▶ _PROBLEM_: The full set of records is to be reproduced verbatim.
*** Opening of RECORD EXTRACTS ***
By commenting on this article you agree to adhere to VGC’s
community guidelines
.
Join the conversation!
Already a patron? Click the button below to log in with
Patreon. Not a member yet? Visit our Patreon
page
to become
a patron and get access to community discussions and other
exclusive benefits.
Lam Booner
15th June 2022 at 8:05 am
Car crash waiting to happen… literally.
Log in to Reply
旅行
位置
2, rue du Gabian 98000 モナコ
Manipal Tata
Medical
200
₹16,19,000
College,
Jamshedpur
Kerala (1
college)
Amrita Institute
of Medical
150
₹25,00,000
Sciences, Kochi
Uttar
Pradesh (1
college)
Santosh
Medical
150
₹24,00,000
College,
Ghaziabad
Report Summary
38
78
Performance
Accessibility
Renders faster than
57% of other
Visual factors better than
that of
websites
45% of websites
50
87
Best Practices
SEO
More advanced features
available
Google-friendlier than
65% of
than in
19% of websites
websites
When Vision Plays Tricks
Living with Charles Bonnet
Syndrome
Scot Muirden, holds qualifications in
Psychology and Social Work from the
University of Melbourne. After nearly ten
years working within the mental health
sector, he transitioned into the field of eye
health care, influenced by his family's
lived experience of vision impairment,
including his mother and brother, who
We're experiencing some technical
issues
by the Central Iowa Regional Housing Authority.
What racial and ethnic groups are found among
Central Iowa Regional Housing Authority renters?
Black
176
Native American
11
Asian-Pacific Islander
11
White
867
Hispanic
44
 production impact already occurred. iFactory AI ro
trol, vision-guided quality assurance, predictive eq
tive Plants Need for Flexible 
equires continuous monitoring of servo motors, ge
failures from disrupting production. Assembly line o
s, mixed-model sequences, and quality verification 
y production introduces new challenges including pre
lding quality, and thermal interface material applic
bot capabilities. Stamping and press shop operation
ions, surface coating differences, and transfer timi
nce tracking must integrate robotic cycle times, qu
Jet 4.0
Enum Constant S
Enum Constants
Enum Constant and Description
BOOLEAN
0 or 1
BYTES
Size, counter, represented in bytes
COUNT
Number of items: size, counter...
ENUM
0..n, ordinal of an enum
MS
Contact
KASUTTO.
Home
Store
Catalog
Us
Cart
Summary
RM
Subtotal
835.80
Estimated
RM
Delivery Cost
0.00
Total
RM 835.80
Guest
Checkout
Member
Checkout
*** Close of RECORD EXTRACTS ***
▶ _THE ANSWER_:
By commenting on this article you agree to adhere to VGC’s
community guidelines
.
Join the conversation!
Already a patron? Click the button below to log in with
Patreon. Not a member yet? Visit our Patreon
page
to become
a patron and get access to community discussions and other
exclusive benefits.
Lam Booner
15th June 2022 at 8:05 am
Car crash waiting to happen… literally.
Log in to Reply
旅行
位置
2, rue du Gabian 98000 モナコ
Manipal Tata
Medical
200
₹16,19,000
College,
Jamshedpur
Kerala (1
college)
Amrita Institute
of Medical
150
₹25,00,000
Sciences, Kochi
Uttar
Pradesh (1
college)
Santosh
Medical
150
₹24,00,000
College,
Ghaziabad
Report Summary
38
78
Performance
Accessibility
Renders faster than
57% of other
Visual factors better than
that of
websites
45% of websites
50
87
Best Practices
SEO
More advanced features
available
Google-friendlier than
65% of
than in
19% of websites
websites
When Vision Plays Tricks
Living with Charles Bonnet
Syndrome
Scot Muirden, holds qualifications in
Psychology and Social Work from the
University of Melbourne. After nearly ten
years working within the mental health
sector, he transitioned into the field of eye
health care, influenced by his family's
lived experience of vision impairment,
including his mother and brother, who
We're experiencing some technical
issues
by the Central Iowa Regional Housing Authority.
What racial and ethnic groups are found among
Central Iowa Regional Housing Authority renters?
Black
176
Native American
11
Asian-Pacific Islander
11
White
867
Hispanic
44
 production impact already occurred. iFactory AI ro
trol, vision-guided quality assurance, predictive eq
tive Plants Need for Flexible 
equires continuous monitoring of servo motors, ge
failures from disrupting production. Assembly line o
s, mixed-model sequences, and quality verification 
y production introduces new challenges including pre
lding quality, and thermal interface material applic
bot capabilities. Stamping and press shop operation
ions, surface coating differences, and transfer timi
nce tracking must integrate robotic cycle times, qu
Jet 4.0
Enum Constant S
Enum Constants
Enum Constant and Description
BOOLEAN
0 or 1
BYTES
Size, counter, represented in bytes
COUNT
Number of items: size, counter...
ENUM
0..n, ordinal of an enum
MS
Contact
KASUTTO.
Home
Store
Catalog
Us
Cart
Summary
RM
Subtotal
835.80
Estimated
RM
Delivery Cost
0.00
Total
RM 835.80
Guest
Checkout
Member
Checkout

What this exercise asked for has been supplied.